It was significant of what the town thought of the financial outlook of the College that the new professor should be refused the tenancy of a house when the landlord learned that he was one of its staff.
Its ill-success was the subject of leading articles in the local press. The Manchester Guardian of July 9, 1858, wrote: “Explain it as we may, the fact is certain that this College, which eight years ago it was hoped would form the nucleus of a Manchester university, is a mortifying failure.” And Professor Roscoe was blamed for not awarding the Dalton scholarship because he had the hardihood to say that none of the laboratory students was sufficiently qualified to be worthy of it. The Manchester Examiner was somewhat more appreciative of the efforts of the little band who were gallantly striving to raise the very low standard of middle-class education in Manchester at that time.
We are compelled (it said) to look for the causes of non-success elsewhere than in the collegiate machinery. If an objection can be raised against the College at all, it is that such an institution is either in advance of our felt wants, or altogether unsuited to the economical conditions of Manchester life. Still, this is the fault of the community, not of the College. The worst that can be said of it is that it is too good for us.
This might certainly be said, in a certain sense, of the first Principal of the College. Excellent in many respects as a man, and inspiring as a teacher, he was altogether unfitted to direct the development of the young and struggling institution in such a community and at such a time.

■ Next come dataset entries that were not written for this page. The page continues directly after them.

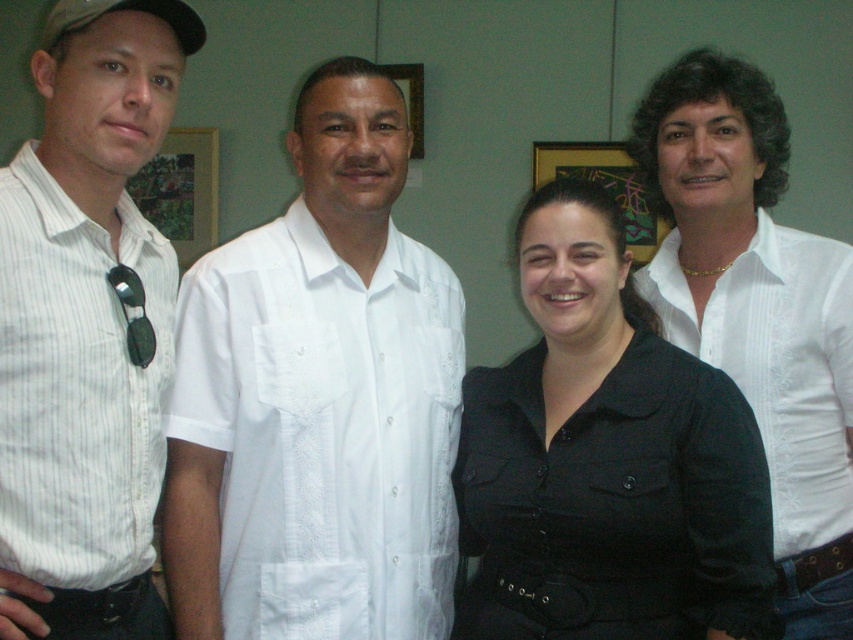 Question: Which point is farther to the camera?

Choices:
 (A) metallic gold picture frame at upper center
 (B) brushed metal picture frame at left
 (C) white embroidered shirt at center

Answer: (B)

Question: Does black matte shirt at center lie behind white textured shirt at upper right?

Choices:
 (A) yes
 (B) no

Answer: (B)

Question: Does white textured shirt at upper right have a smaller size compared to metallic gold picture frame at upper center?

Choices:
 (A) yes
 (B) no

Answer: (B)

Question: Is black matte shirt at center further to camera compared to white textured shirt at upper right?

Choices:
 (A) no
 (B) yes

Answer: (A)

Question: Estimate the real-world distances between objects in this image. Which object is farther from the brushed metal picture frame at left?

Choices:
 (A) white textured shirt at upper right
 (B) white striped shirt at left
 (C) white embroidered shirt at center

Answer: (B)

Question: Which object appears closest to the camera in this image?

Choices:
 (A) white striped shirt at left
 (B) metallic gold picture frame at upper center
 (C) wooden frame at upper center
 (D) white embroidered shirt at center

Answer: (A)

Principal Scott, whom Mrs. Oliphant described as “a man whose powerful, wilful, and fastidious mind has produced upon all other capable minds an impression of force and ability which no practical result has yet adequately carried out,” had little constructive or directive power. Earnest, upright, and conscientious, he was essentially an idealist—almost a visionary—a man of words—forceful and even eloquent at times—but with no capacity for action. As a thinker he lived a strenuous and exhaustive life. Although only forty-six at the date of his appointment, his constitution, never very robust, was already undermined and his nervous energy impaired. He was frequently ill, and his repeated absences from the College necessarily interfered with his administrative work. After struggling for six years with the duties and responsibilities of a position for which circumstances and the times in nowise fitted him, he tendered his resignation as Principal a few months before Roscoe was appointed to the chair of Chemistry and was succeeded by Professor Greenwood.
The public criticism to which the College was subjected was not altogether without a salutary effect on its policy. It must be remembered that it was the first attempt of the kind to bring the higher training, and something of the spirit of collegiate life, directly within the reach of the middle-class youth of a great business community, and it was necessary to have some regard to the conditions of the district and its special requirements and, it may be added, even its peculiar prejudices.

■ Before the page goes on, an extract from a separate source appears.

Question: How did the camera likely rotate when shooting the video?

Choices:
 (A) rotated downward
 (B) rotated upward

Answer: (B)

Roscoe’s antecedents, his associations with Lancashire, and his knowledge of and sympathy with what is strongest and best in the Lancashire character, made him quick to realize the factors upon which the ultimate success of the institution depended. It was no use for it to set itself athwart the economical conditions of the community. Young as he was—he was then twenty-four—he was perhaps more alive to the practical necessities of the position than the majority of his colleagues.

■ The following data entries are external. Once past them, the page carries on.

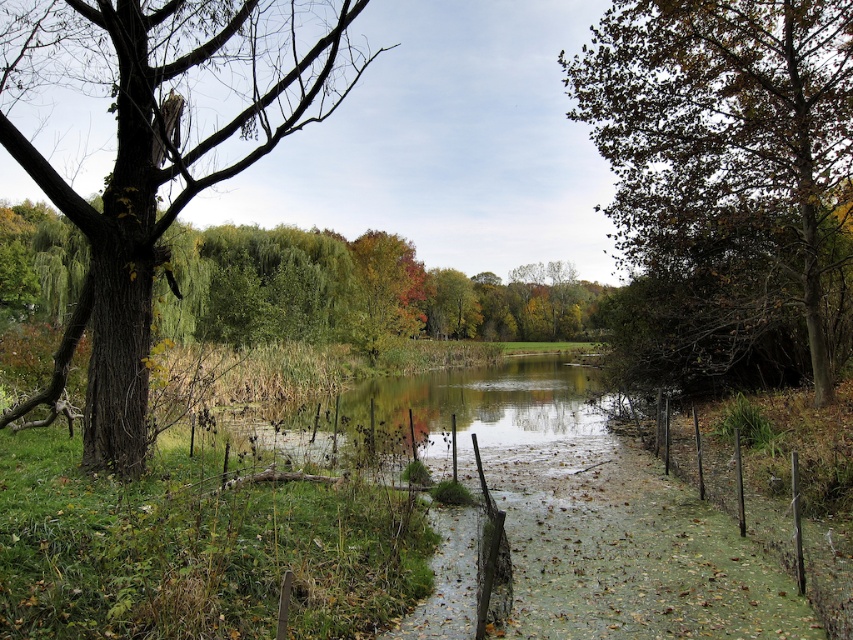 Who is more forward, (666, 227) or (322, 248)?

Point (666, 227)

Is brown leafy tree at right taller than green leafy tree at center?

Yes, brown leafy tree at right is taller than green leafy tree at center.

Identify the location of brown leafy tree at right. The width and height of the screenshot is (853, 640). (724, 129).

Who is higher up, brown rough bark tree at left or brown leafy tree at right?

brown rough bark tree at left is higher up.

Can you confirm if brown rough bark tree at left is wider than brown leafy tree at right?

Yes, brown rough bark tree at left is wider than brown leafy tree at right.

Is point (194, 141) in front of point (656, 260)?

Yes.

Where is `brown rough bark tree at left`? brown rough bark tree at left is located at coordinates (160, 150).

Is brown rough bark tree at left in front of green leafy tree at center?

That is True.

Which is more to the left, brown rough bark tree at left or green leafy tree at center?

From the viewer's perspective, brown rough bark tree at left appears more on the left side.

Image resolution: width=853 pixels, height=640 pixels. What do you see at coordinates (160, 150) in the screenshot?
I see `brown rough bark tree at left` at bounding box center [160, 150].

I want to click on brown rough bark tree at left, so pos(160,150).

He quickly revealed himself as the man of the hour. His accession to the College at this crisis was the turning-point in its career. He brought new vigour and a fresh spirit into its policy, and from that time forward its fortunes began steadily to mend.
As regards his own department, it was his ambition to establish at Owens College a school of chemistry which should worthily serve the interests of the great manufacturing district of South Lancashire—the largest and most important seat of chemical industry in the kingdom. Associated with him in this effort, he had as assistants Frederick Guthrie, who, on his appointment to the chair of Chemistry at the Royal College in Mauritius, was succeeded by Dittmar, and afterwards by Schorlemmer—all men of originality and admirable teachers. Schorlemmer spent the greater part of his life in Manchester, and died in the service of the College, latterly as Professor of Organic Chemistry—the first to be so designated in the kingdom. His connection with the institution is commemorated by the association of his name with one of the chemical laboratories of the Victoria University. His co-operation with Roscoe in the production of the well-known treatise which bears their joint names will be referred to later.
Roscoe from the outset threw himself heartily into the educational and scientific activities of the community in which he was to make his home for the next thirty years. He joined the Philosophical Society of Manchester—so honourably associated with the name and fame of Dalton. Founded in 1781, the Society has played a worthy part in the intellectual life of Manchester. In the second year of its existence one of its members—the Rev. Dr. Barnes—drew up “proposals for establishing in Manchester a plan of liberal education for young men designed for civil and active life, whether in trade or in any of the professions,” which may be said to have anticipated the foundation of Owens College. The management was to be free from sectarian exclusiveness. “A plan formed for public utility should be generous and enlarged, so as to extend itself as widely as possible for the common interest. Science and arts are of no political or religious party.” These liberal sentiments commended themselves to the Society, who ordered that the paper should “be printed and offered to the consideration of the public.” The seed fell on stony ground at the time and made only a feeble attempt to germinate; two generations had to come and go before it definitely took root.